Recurso; efeito devolutivo:
procedência; efeitos


1. O sumário de STJ 16/10/2018 (923/13.7TBGDM-B.P1.S1) é o seguinte:

I Sendo interposto recurso de uma decisão interlocutória, ao qual seja atribuído efeito devolutivo, o processo continua os seus termos, e decisão assim proferida, embora pendente de impugnação, é imediatamente exequível, tudo se passando no processo, quer a nível do seu andamento, quer ao nível da eficácia do que foi determinado, como se nenhuma impugnação tivesse existido.

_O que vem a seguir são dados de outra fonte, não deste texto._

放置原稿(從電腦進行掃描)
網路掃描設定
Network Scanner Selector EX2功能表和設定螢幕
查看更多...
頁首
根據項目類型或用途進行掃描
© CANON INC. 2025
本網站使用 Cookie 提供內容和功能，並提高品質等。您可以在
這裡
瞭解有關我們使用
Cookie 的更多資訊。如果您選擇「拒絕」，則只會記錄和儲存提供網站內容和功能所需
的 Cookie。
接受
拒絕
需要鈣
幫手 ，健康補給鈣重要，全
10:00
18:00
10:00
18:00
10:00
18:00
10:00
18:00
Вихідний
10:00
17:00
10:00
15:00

II A atribuição ao recurso de um efeito meramente devolutivo, tem muitas vezes consequências perversas de produzir um volte face nas situações jurídicas constituídas: o que é agora determinado, poderá ser alterado por via do resultado final da decisão proferenda em sede recursiva, pois devolve-se o conhecimento da questão ao Tribunal hierarquicamente superior, sobre o qual impende o poder de rever a decisão com o objectivo de a confirmar ou revogar.

III Por assim ser, nunca se poderia ter como transitado em julgado um primeiro despacho que determinou a adjudicação do imóvel aos Autores, aqui Recorrentes, pois o mesmo foi objecto de recurso de Apelação pelo Réu, recurso esse ao qual foi atribuído efeito devolutivo, e subsequentemente, na reapreciação efectuada pelo Tribunal da Relação veio a ser proferido Acórdão a julga-lo procedente, tendo sido revogado o mesmo e ordenada a sua substituição por outro a reverter a situação primitivamente criada, no âmbito e exercício dos poderes do Tribunal da Relação em sede recursória.

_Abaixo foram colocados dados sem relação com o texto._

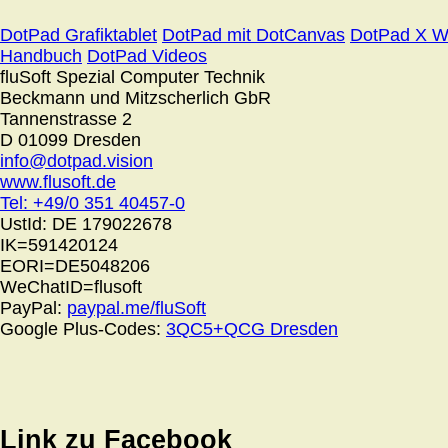
DotPad Grafiktablet
DotPad mit DotCanvas
DotPad X W
Handbuch
DotPad Videos
fluSoft Spezial Computer Technik
Beckmann und Mitzscherlich GbR
Tannenstrasse 2
D 01099 Dresden
info@dotpad.vision
www.flusoft.de
Tel: +49/0 351 40457-0
UstId:
DE 179022678
IK=591420124
EORI=DE5048206
WeChatID=flusoft
PayPal:
paypal.me/fluSoft
Google Plus-Codes:
3QC5+QCG Dresden
Link zu Facebook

2. Na fundamentação do acórdão afirma-se o seguinte:

"II A única questão que se coloca no âmbito da presente Revista é a de saber se transitou ou não em julgado a decisão que adjudicou aos Autores o imóvel.

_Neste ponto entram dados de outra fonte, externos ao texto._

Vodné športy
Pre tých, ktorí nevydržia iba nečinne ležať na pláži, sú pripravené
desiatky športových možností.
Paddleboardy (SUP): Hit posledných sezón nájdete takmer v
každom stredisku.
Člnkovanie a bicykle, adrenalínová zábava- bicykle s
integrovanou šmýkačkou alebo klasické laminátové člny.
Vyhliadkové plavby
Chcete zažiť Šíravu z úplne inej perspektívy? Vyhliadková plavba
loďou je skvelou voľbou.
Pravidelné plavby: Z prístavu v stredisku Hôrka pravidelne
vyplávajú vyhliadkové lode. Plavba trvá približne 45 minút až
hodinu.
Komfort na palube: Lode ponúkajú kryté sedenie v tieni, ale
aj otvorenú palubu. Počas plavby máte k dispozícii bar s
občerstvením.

Mostra-se provado o seguinte iter processual com interesse para a decisão:

- Os Autores, aqui Recorrentes, instauraram acção de divisão de coisa comum contra os Réus, Recorridos, alegando a indivisibilidade do imóvel constituído por um prédio urbano (…), pretendendo o fim da indivisão,e requerendo a sua adjudicação.

- Foi celebrada transacção, homologada por sentença transitada em julgado, em que as partes acordaram nos seguintes termos:

“1. As partes acordam que o prédio deverá permanecer indiviso.

2. Os réus prescindem do pedido quanto à usucapião.

3. As partes acordam que a área do prédio é de 1.462 m2.

4. Acordam em proceder à venda judicial, com início pela venda por propostas em carta fechada e com o valor mínimo, fixado na perícia, de € 64.712,74.

5. As partes acordam prescindir do prazo de trânsito.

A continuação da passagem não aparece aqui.